_Saved entries:_
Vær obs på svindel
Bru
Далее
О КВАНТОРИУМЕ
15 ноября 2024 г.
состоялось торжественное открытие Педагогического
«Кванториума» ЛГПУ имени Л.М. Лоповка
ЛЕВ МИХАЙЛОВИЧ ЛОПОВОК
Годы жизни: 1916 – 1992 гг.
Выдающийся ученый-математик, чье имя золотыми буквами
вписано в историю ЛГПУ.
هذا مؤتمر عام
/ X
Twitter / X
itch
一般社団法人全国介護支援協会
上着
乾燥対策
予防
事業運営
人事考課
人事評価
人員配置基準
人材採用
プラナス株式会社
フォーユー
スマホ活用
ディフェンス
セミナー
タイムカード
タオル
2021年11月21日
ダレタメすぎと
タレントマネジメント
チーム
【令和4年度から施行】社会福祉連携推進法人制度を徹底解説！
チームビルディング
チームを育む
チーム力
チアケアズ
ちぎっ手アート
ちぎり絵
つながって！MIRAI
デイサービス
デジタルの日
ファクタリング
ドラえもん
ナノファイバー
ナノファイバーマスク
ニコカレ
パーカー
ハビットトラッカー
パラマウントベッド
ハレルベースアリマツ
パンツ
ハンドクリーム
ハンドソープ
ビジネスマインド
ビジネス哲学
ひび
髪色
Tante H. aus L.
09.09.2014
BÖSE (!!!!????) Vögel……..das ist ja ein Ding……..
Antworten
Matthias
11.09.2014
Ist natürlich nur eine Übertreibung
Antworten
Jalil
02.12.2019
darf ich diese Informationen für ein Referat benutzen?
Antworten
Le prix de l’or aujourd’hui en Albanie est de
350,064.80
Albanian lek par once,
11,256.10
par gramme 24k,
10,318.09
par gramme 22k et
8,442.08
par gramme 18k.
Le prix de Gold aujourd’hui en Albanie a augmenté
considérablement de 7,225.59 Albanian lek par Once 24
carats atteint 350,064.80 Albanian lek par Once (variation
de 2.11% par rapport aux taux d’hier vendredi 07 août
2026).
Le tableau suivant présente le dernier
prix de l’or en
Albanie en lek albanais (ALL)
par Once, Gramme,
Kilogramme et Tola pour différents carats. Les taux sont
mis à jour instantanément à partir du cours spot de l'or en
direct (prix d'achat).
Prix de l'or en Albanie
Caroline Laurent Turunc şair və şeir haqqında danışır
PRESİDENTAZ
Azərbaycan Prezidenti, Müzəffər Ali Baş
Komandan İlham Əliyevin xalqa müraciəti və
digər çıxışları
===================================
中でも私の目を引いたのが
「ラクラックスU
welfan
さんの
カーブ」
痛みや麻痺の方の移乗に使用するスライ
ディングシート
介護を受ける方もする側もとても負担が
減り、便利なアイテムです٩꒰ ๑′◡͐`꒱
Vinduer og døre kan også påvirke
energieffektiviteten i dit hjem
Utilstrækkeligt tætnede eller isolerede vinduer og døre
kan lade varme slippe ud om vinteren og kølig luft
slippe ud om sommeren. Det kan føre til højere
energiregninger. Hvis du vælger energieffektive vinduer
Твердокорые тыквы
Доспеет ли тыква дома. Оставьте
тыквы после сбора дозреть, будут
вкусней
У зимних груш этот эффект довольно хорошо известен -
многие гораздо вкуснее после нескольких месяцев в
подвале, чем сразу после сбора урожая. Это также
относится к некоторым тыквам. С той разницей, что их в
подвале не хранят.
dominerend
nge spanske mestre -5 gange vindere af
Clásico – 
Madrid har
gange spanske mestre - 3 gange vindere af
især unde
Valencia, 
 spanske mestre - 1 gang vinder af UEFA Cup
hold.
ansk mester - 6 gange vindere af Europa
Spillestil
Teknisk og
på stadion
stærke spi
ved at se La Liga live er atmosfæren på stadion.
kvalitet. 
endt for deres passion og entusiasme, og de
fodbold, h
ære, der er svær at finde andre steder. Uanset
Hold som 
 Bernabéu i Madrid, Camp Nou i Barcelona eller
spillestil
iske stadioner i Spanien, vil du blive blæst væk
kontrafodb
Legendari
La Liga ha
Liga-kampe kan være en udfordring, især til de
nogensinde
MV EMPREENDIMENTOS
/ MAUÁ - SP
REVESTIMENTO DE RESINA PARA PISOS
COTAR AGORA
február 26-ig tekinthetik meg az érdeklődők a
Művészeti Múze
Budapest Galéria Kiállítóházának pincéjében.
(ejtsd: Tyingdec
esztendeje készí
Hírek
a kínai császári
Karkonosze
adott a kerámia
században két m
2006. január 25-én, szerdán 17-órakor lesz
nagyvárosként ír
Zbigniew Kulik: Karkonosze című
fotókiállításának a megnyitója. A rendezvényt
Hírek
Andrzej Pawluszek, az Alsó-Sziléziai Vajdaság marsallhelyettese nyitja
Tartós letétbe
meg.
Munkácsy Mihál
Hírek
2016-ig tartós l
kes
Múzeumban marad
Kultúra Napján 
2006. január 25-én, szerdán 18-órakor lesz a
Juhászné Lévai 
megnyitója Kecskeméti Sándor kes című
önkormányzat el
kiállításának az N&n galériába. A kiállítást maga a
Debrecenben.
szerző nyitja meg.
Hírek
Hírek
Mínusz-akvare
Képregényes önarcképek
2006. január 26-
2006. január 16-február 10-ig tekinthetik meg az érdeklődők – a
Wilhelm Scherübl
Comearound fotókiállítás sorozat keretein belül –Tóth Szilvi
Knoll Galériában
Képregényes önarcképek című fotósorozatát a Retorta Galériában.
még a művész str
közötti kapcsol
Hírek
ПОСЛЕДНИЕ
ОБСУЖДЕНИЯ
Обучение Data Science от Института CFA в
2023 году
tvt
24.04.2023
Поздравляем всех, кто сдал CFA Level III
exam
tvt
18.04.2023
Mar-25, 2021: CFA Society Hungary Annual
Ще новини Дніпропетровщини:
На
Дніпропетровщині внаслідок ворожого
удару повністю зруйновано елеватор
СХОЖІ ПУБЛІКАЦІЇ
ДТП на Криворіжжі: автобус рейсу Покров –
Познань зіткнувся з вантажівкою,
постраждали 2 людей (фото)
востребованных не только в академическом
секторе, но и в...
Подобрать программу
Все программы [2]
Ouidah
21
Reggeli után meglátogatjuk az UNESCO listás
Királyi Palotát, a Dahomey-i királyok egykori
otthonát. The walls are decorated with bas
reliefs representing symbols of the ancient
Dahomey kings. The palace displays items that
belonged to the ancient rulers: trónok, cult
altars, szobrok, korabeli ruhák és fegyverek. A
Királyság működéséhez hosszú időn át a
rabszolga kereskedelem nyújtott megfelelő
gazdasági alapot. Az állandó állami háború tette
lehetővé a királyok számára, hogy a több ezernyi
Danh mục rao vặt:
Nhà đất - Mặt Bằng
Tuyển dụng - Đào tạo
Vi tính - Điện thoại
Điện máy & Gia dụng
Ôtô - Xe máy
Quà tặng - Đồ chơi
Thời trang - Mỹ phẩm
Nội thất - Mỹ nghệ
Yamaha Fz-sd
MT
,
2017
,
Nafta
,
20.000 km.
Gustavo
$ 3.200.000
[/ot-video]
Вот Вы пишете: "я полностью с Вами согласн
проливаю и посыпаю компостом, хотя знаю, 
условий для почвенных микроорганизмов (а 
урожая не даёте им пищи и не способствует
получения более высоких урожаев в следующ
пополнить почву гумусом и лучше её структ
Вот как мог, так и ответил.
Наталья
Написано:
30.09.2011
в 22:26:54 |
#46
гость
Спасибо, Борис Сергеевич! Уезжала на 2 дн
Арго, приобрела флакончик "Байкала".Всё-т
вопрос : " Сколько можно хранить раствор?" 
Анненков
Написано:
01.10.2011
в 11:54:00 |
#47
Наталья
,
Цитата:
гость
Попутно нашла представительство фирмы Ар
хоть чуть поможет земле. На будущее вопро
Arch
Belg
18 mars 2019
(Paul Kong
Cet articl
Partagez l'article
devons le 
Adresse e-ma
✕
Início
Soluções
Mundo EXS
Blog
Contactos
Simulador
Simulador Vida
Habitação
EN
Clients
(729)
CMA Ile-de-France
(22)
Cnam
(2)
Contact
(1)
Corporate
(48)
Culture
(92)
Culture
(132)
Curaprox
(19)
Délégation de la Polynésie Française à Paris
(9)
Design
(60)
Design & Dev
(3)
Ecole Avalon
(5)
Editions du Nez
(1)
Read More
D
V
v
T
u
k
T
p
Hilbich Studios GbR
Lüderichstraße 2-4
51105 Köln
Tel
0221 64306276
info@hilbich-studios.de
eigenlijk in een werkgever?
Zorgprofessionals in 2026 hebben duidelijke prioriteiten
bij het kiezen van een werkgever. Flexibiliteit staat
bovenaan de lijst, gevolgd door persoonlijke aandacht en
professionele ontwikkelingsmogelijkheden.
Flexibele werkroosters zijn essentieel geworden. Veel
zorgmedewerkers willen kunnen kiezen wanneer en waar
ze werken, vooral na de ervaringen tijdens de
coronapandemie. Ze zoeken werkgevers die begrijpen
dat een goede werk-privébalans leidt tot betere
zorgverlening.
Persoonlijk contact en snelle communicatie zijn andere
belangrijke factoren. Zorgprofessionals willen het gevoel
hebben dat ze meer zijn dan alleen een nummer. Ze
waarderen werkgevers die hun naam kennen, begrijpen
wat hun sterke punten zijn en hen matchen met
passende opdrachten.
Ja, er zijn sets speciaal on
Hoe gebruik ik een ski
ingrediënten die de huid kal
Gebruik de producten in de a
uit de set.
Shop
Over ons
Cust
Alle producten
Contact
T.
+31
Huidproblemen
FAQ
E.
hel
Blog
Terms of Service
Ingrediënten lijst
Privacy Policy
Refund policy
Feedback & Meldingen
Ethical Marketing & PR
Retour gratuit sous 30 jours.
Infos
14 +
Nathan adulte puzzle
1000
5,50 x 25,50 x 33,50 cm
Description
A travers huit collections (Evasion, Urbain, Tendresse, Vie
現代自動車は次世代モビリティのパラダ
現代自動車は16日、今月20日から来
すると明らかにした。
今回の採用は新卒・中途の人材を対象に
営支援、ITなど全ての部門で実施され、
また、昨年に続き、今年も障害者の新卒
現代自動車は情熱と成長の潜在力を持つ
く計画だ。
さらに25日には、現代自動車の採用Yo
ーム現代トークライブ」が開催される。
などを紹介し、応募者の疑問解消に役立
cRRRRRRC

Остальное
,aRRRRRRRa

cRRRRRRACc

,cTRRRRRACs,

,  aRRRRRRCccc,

_Try it:_ For the entries above, please state how many lines contain the string "spanske"; give the number and nothing else.

_Expected output:_ 3